Mais de duas mil pessoas tiveram suas vidas profundamente alteradas pelo governo brasileiro durante as revoltas da Vacina (1904) e da Chibata (1910). Desterrados, ou seja, banidos à revelia do Rio de Janeiro para o Acre, muitos desses exilados foram tachados de criminosos políticos, apesar de não existir condenação judicial alguma. Foi assim que crianças, mulheres e homens pobres se viram ao léu a mais de quatro mil quilômetros de distância de sua terra natal.
A pesquisa sobre o tema é do historiador da Universidade Federal do Acre (UFAC) Francisco Bento da Silva, que realizou uma tese de doutorado sobre o assunto pela Universidade Federal do Paraná em 2010 e, no ano passado, lançou o livro Acre, a Sibéria Tropical. Ele conta que, nos dois casos (1904 e 1910), a motivação para a expulsão dessas pessoas das terras fluminenses envolviam variáveis complexas.

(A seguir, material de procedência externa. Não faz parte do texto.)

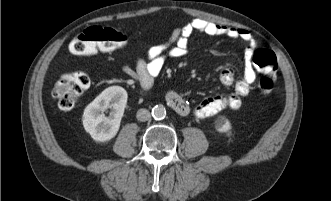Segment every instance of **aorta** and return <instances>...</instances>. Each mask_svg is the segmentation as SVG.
I'll list each match as a JSON object with an SVG mask.
<instances>
[{"instance_id": "obj_1", "label": "aorta", "mask_w": 331, "mask_h": 201, "mask_svg": "<svg viewBox=\"0 0 331 201\" xmlns=\"http://www.w3.org/2000/svg\"><path fill=\"white\" fill-rule=\"evenodd\" d=\"M152 116L156 120H162L166 117V108L163 105H156L152 109Z\"/></svg>"}]
</instances>
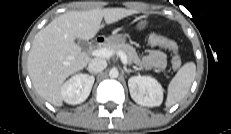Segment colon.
<instances>
[{"instance_id":"colon-1","label":"colon","mask_w":231,"mask_h":134,"mask_svg":"<svg viewBox=\"0 0 231 134\" xmlns=\"http://www.w3.org/2000/svg\"><path fill=\"white\" fill-rule=\"evenodd\" d=\"M147 43L152 47L167 48L172 51V67L174 70H178L181 67V58L178 52L177 43L164 36L151 34L147 37Z\"/></svg>"}]
</instances>
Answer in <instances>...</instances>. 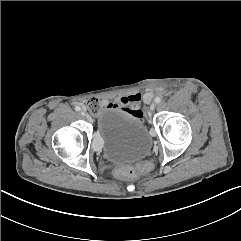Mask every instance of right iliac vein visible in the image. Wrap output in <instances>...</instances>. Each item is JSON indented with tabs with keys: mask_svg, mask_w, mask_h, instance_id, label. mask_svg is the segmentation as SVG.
<instances>
[{
	"mask_svg": "<svg viewBox=\"0 0 241 241\" xmlns=\"http://www.w3.org/2000/svg\"><path fill=\"white\" fill-rule=\"evenodd\" d=\"M81 114H82L83 116H87V113H86L85 111H82Z\"/></svg>",
	"mask_w": 241,
	"mask_h": 241,
	"instance_id": "obj_1",
	"label": "right iliac vein"
}]
</instances>
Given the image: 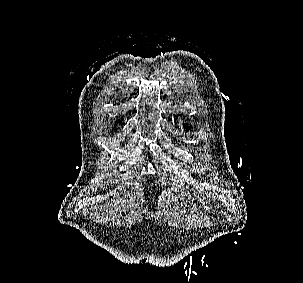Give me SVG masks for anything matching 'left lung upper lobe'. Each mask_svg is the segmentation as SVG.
<instances>
[{
    "label": "left lung upper lobe",
    "instance_id": "1",
    "mask_svg": "<svg viewBox=\"0 0 303 283\" xmlns=\"http://www.w3.org/2000/svg\"><path fill=\"white\" fill-rule=\"evenodd\" d=\"M187 126H188V124H185V125H184V128L190 129V128H188Z\"/></svg>",
    "mask_w": 303,
    "mask_h": 283
}]
</instances>
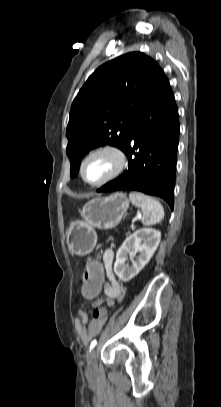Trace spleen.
<instances>
[{
    "instance_id": "obj_1",
    "label": "spleen",
    "mask_w": 221,
    "mask_h": 407,
    "mask_svg": "<svg viewBox=\"0 0 221 407\" xmlns=\"http://www.w3.org/2000/svg\"><path fill=\"white\" fill-rule=\"evenodd\" d=\"M129 199L133 205L141 208L139 215L144 225L156 224L164 218V209L156 199L140 192H131Z\"/></svg>"
}]
</instances>
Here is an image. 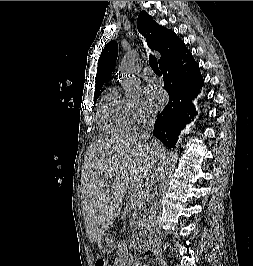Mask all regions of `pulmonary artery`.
<instances>
[{
  "instance_id": "1",
  "label": "pulmonary artery",
  "mask_w": 253,
  "mask_h": 266,
  "mask_svg": "<svg viewBox=\"0 0 253 266\" xmlns=\"http://www.w3.org/2000/svg\"><path fill=\"white\" fill-rule=\"evenodd\" d=\"M142 76L147 81H155L156 80L155 73L150 67H145L142 70Z\"/></svg>"
}]
</instances>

Entre elas, destacam-se as questões de ordem disciplinar, inadequações às normas sociais, como jogatinas, prostituição até a prática da capoeira, delitos leves, trabalhos informais e a vida nos cortiços. Além, é claro, dos aspectos políticos e econômicos, que levaram muitas pessoas a participarem das duas revoltas.
Segundo Bento, os desterrados formavam um grupo menor dos envolvidos nos dois conflitos. "Algumas pessoas até foram desterradas sem terem participação nas revoltas, como foi o caso dos prisioneiros recolhidos na Casa de Detenção do Rio de Janeiro", explica. A versão oficial na época foi que os desterros serviram para tirar da então capital nacional os "vagabundos e criminosos irrecuperáveis, que em muitos momentos eram manipulados por adversários políticos do governo com intuito de golpe ou fragilização da ordem estabelecida".
"O desterro dessas pessoas foi utilizado para dar um exemplo de como o governo agia e agiria diante de quaisquer revoltas", explica o pesquisador. Todas embarcavam em navios para desembarcar na Região Amazônica.
Sem adversários
Ao ser incorporado ao Brasil em 1903, o Acre passou a ser o único território federal brasileiro administrado diretamente pela União. "Desta forma, o governo federal não teve que negociar com autoridades locais ou adversários políticos regionais", explica Bento. Além dessa questão de ordem política, havia outros aspectos simbólicos. "O Acre era visto com a terra da riqueza da borracha, que precisava de braços para o trabalho extrativo. Além de ser um local tomado pelo vazio demográfico e de morte pelas doenças tropicais endêmicas, com uma fronteira política tensionada", salienta o pesquisador.
A recepção dos nativos acrianos aos desterrados não foi das mais calorosas, pois a notícias na época davam conta da chegada de vagabundos e criminosos. "Essas pessoas já chegaram com forte rejeição. Foram tratadas com desconfiança e temor. Muitos certamente tiveram que, nos anos seguintes, refazer suas identidades e esconder o passado de desterrados."
Capital era palco dos protestos
Foram duas revoltas que envolveram múltiplos sujeitos e interesses. A chamada Revolta da Vacina ocorreu em novembro de 1904, tendo como estopim o projeto de lei que regulamentava a obrigatoriedade da vacinação antivariólica na então capital da República, o Rio de Janeiro. "A obrigatoriedade afetava o cotidiano de inúmeras pessoas que tinham aversão à vacinação por descrença na sua efetividade, por questões de ordem moral, religiosa e até princípios filosóficos, como era o caso dos positivistas", diz o historiador Francisco Bento.
Ele afirma também que essa antipatia foi aproveitada pelos adversários políticos do então presidente Rodrigues Alves para insuflar a população insatisfeita com inflação alta, falta de moradias, transtornos das reformas urbanas, política de repressão aos cortiços, prostituição, vagabundagem, trabalhadores informais, entre outros.
"Assim como a Revolta da Vacina não ocorreu só pela questão da vacina, a Revolta da Chibata não foi algo que ocorreu só pela questão do uso dos castigos físicos contra marinheiros, isso foi também o estopim", afirma Bento. Em 1910, quando os marinheiros se rebelaram contra seus superiores na Armada Nacional, traziam insatisfações de longa data. Os marinheiros eram geralmente homens pobres, ampla maioria de negros e mestiços, que eram alistados à força desde o fim do Império e no início da República.
Quando os marinheiros tomaram os navios e ameaçaram bombardear a capital federal, o governo ficou acuado e negociou, para depois se vingar prendendo e matando muitos revoltosos.
"Ao declarar nos dois episódios o estado de sítio, o governo teve em suas mãos amplos poderes extraconstitucionais que permitiam prisões sem mandados, provas contundentes e realizando desterros para fora da capital", completa Bento.